DIRECTIONS FOR THIS TASK -
In the records below, copy the line that contains "Have a Wide" and each line after it, word for word, through the last.

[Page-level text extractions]
-*-

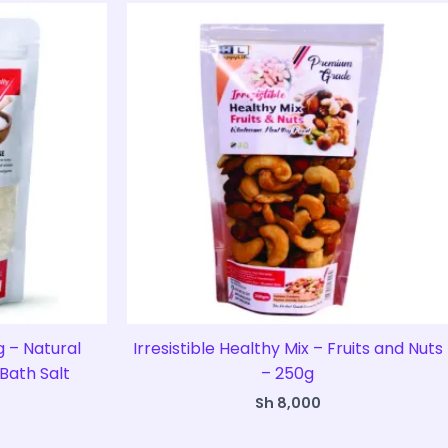
 – Natural
Irresistible Healthy Mix – Fruits and Nuts
Bath Salt
– 250g
Sh
8,000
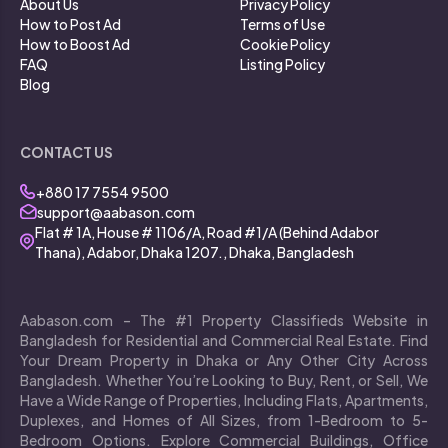
About Us
Privacy Policy
How to Post Ad
Terms of Use
How to Boost Ad
Cookie Policy
FAQ
Listing Policy
Blog
CONTACT US
+880 17 7554 9500
support@aabason.com
Flat # 1A, House # 1106/A, Road #1/A (Behind Adabor
Thana), Adabor, Dhaka 1207., Dhaka, Bangladesh
Aabason.com – The #1 Property Classifieds Website in
Bangladesh for Residential and Commercial Real Estate. Find
Your Dream Property in Dhaka or Any Other City Across
Bangladesh. Whether You’re Looking to Buy, Rent, or Sell, We
Have a Wide Range of Properties, Including Flats, Apartments,
Duplexes, and Homes of All Sizes, from 1-Bedroom to 5-
Bedroom Options. Explore Commercial Buildings, Office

-*-

OUTPUT OF THE EXERCISE -
Have a Wide Range of Properties, Including Flats, Apartments,
Duplexes, and Homes of All Sizes, from 1-Bedroom to 5-
Bedroom Options. Explore Commercial Buildings, Office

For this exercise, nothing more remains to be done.